When by this means a wicked husband has driven a poor creature mad, and robbed an injured wife of her reason, for it is much easier to create than to cure madness, then has the villain a handle for his roguery; then, perhaps, he will admit her distressed relations to see her, when it is too late to cure the madness he so artfully and barbarously has procured.
But this is not all: sometimes more dismal effects attend this inquisition, for death is but too often the cure of their madness and end of their sorrows; some with ill usage, some with grief, and many with both, are barbarously cut off in the prime of their years and flower of their health, who otherwise might have been mothers of a numerous issue, and survived many years. This is murder in the deepest sense, and much more cruel than dagger or poison, because more lingering; they die by piecemeal, and in all the agonies and terrors of a distracted mind.
Nay, it is murder upon murder, for the issue that might have been begot is to be accounted for to God and the public. Now, if this kind of murder is connived at, we shall no doubt have enough, nay, too much of it; for if a man is weary of his wife, has spent her fortune, and wants another, it is but sending her to a madhouse and the business is done at once.
How many have already been murdered after this manner is best known to just Heaven, and those unjust husbands and their damned accomplices, who, though now secure in their guilt, will one day find it is murder of the blackest dye, has the least claim to mercy, and calls aloud for the severest vengeance.
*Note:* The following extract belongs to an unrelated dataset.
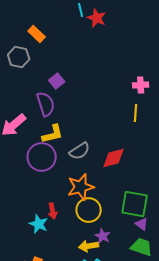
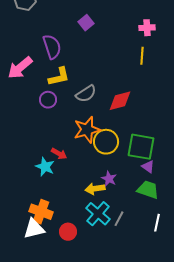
purple square: (57, 81) -> (86, 23), moved
purple circle: (42, 157) -> (48, 100), size x0.6
yellow circle: (89, 210) -> (106, 142), moved
red arrow: (53, 211) -> (59, 154), turned -49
How many are yet to be sacrificed, unless a speedy stop be put to this most accursed practice, I tremble to think; our legislature cannot take this cause too soon in hand. This surely cannot be below their notice, and it will be an easy matter at once to suppress all these pretended madhouses. Indulge, gentle reader, for once the doting of an old man, and give him leave to lay down his little system without arraigning him of arrogance or ambition to be a lawgiver. In my humble opinion, all private madhouses should be suppressed at once, and it should be no less than felony to confine any person under pretence of madness without due authority.
For the cure of those who are really lunatic, licensed madhouses should be constituted in convenient parts of the town, which houses should be subject to proper visitation and inspection, nor should any person be sent to a madhouse without due reason, inquiry, and authority.
It may be objected, by persons determined to contradict every thing and approve nothing, that the abuses complained of are not so numerous or heinous as I would insinuate. Why are not facts advanced, they will be apt to say, to give a face of truth to these assertions? But I have two reasons to the contrary; the first is, the more you convince them, the more angry you make them, for they are never better pleased than when they have an opportunity of finding fault; therefore, to curry favour with the fault-finders, I have left them a loophole: the second and real is, because I do not care to bring an old house over my head by mentioning particular names or special cases, thereby drawing myself into vexatious prosecutions and suits at law from litigious wretches, who would be galled to find their villanies made public, and stick at no expense or foul play to revenge themselves. Not but I could bring many instances, particularly of an unhappy widow, put in by a villain of a husband, and now continued in for the sake of her jointure by her unnatural son, far from common honesty or humanity. Of another, whose husband keeps his mistress in black velvet, and is seen with her every night at the opera or play, while his poor wife (by much the finer woman, and of an understanding far superior to her thick-skulled tyrant,) is kept mean in diet and apparel; nay, ill-used into the bargain, notwithstanding her fortune supplies all the villain's extravagances, and he has not a shilling but what came from her: but a beggar when once set on horseback proves always the most unmerciful rider.
I cannot leave this subject without inserting one particular case.
A lady of known beauty, virtue, and fortune, nay more, of wisdom, not flashy wit, was, in the prime of her youth and beauty, and when her senses were perfectly sound, carried by her husband in his coach as to the opera; but the coachman had other instructions, and drove directly to a madhouse, where the poor innocent lady was no sooner introduced, under pretence of calling by the way to see some pictures he had a mind to buy, but the key was turned upon her, and she left a prisoner by her faithless husband, who while his injured wife was confined and used with the utmost barbarity, he, like a profligate wretch, ran through her fortune with strumpets, and then basely, under pretence of giving her liberty, extorted her to make over her jointure, which she had no sooner done but he laughed in her face, and left her to be as ill-used as ever. This he soon ran through, and (happily for the lady) died by the justice of heaven in a salivation his debauches had obliged him to undergo.
During her confinement, the villain of the madhouse frequently attempted her chastity; and the more she repulsed him the worse he treated her, till at last he drove her mad in good earnest. Her distressed brother, who is fond of her to the last degree, now confines her in part of his own house, treating her with great tenderness, but has the mortification to be assured by the ablest physicians that his poor sister is irrecoverably distracted.